Throughout the pandemic, we'll keep publishing news to help you navigate the state of travel today (like whether travel insurance covers the coronavirus), as well as stories about places for you to put on your bucket list once it's safe to start going more far-flung.
On May 6, the Biden administration unveiled a new, ten-year plan for how it intends to make good on Executive Order 14008, which called for the conservation of 30 percent of our nation’s land and water by 2030. This number, which has been backed by scientists, is considered the critical amount of conserved natural areas necessary to help slow climate change and prevent catastrophic species loss.
“Never before has a president outlined a goal of this kind, and certainly not this early in an administration,” said Brenda Mallory, chair of the Council on Environmental Quality, on a press call. “Let me be candid: nature in America is in trouble, and Americans across the country are seeing and feeling the impacts.”
One of the key pieces of this new initiative will be establishing an interagency working group to create an American Stewardship and Conservation Atlas, a set of guidelines aimed at mapping out better benchmarks for what exactly constitutes “conserved” land. The administration was careful to use the word “conservation” when it came to talking about protecting natural spaces, rather than “preservation,” a linguistic choice that was intentional to highlight the importance of private lands serving in tandem with public lands to hit the target goal. At last Thursday’s press conference, the administration placed high priority on the potential for working lands to pitch in as well, whether it be through conservation easement programs or helping to create wildlife corridors.
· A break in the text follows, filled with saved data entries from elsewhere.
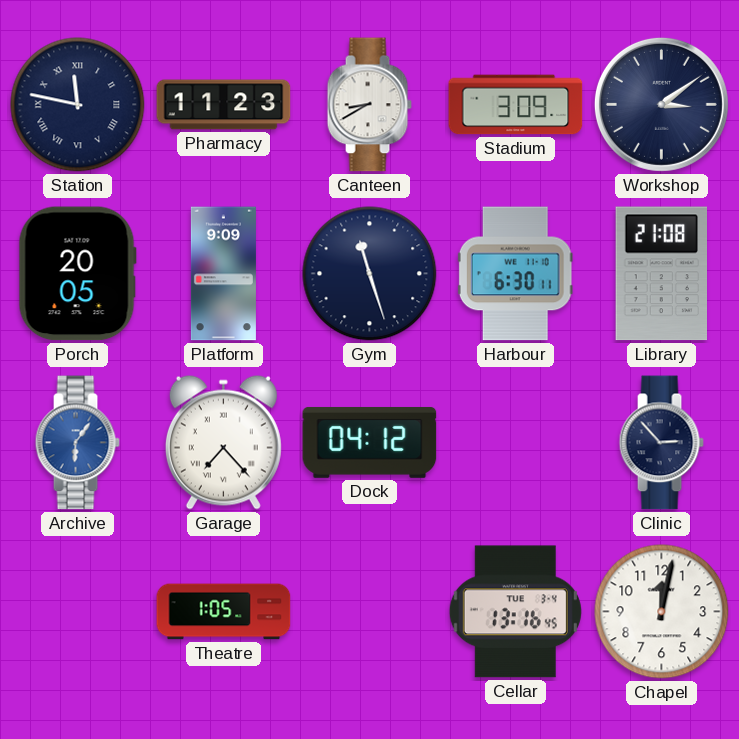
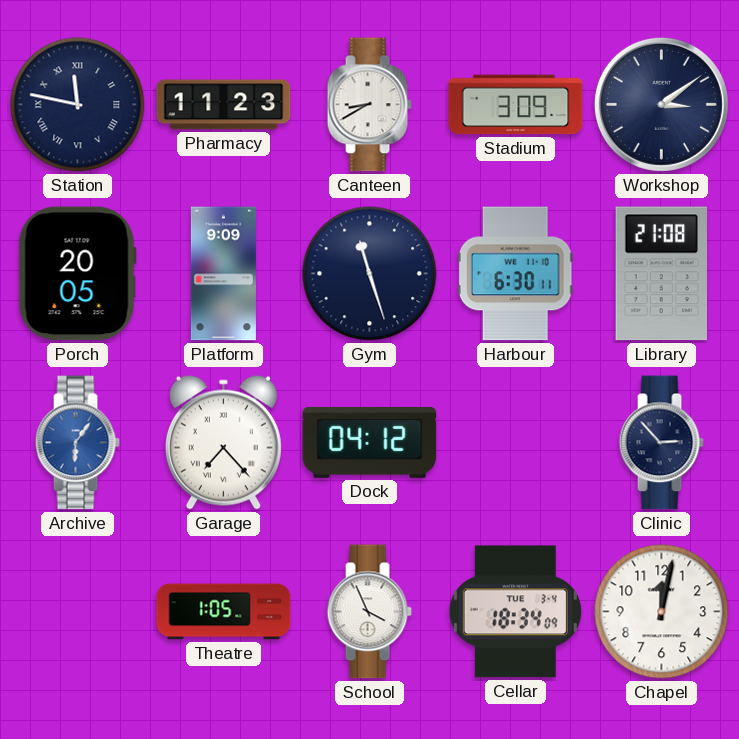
School: none -> 3:56
Cellar: 13:16 -> 18:34
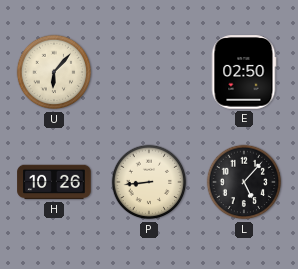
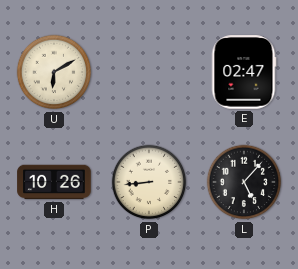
U: 6:07 -> 6:10
E: 02:50 -> 02:47
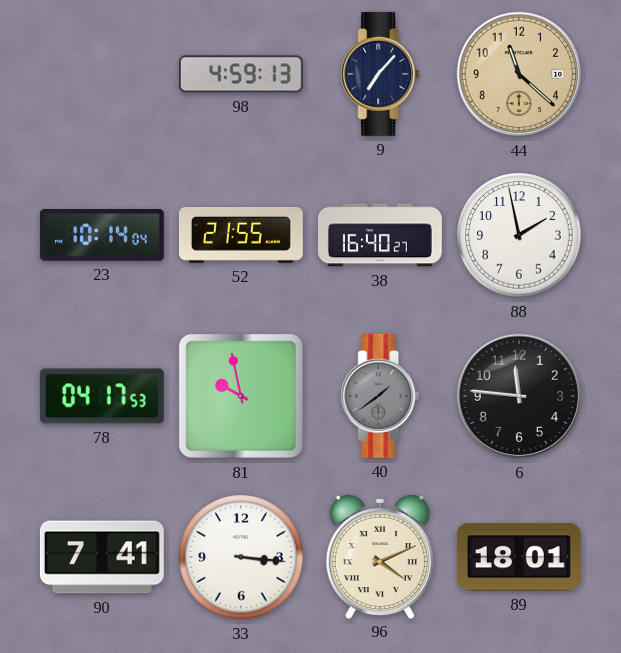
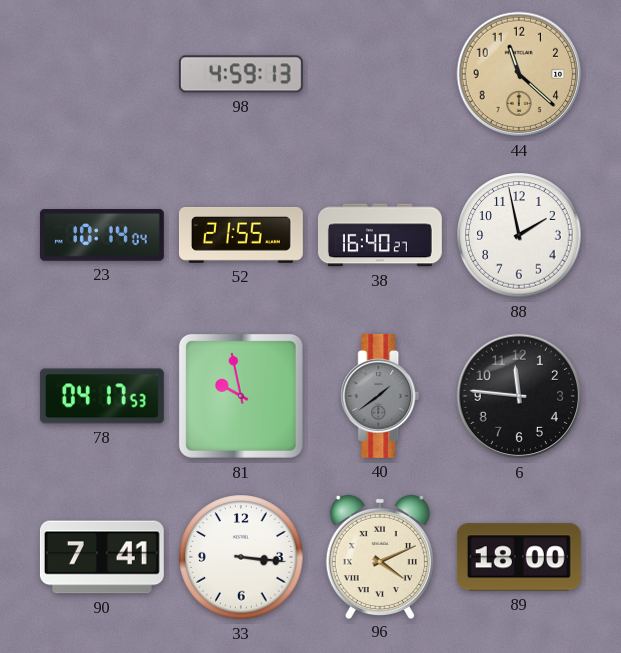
9: 7:07 -> none
89: 18:01 -> 18:00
Still, parks and recreational lands have a large role to play. According to a report published by the administration’s task force, an estimated 100 million Americans do not have a park within a ten-minute walk of their home. Deb Haaland, Secretary of the Interior, intends to change that. “In the coming days, the National Park Service will announce a record $150 million in funding for the Outdoor Recreation Legacy Partnership Program, which helps build parks in underserved communities,” said Haaland on the call. “We are eager to increase access to public lands and waters for outdoor recreation to stimulate the economy and to inspire the next generation of outdoor stewards.”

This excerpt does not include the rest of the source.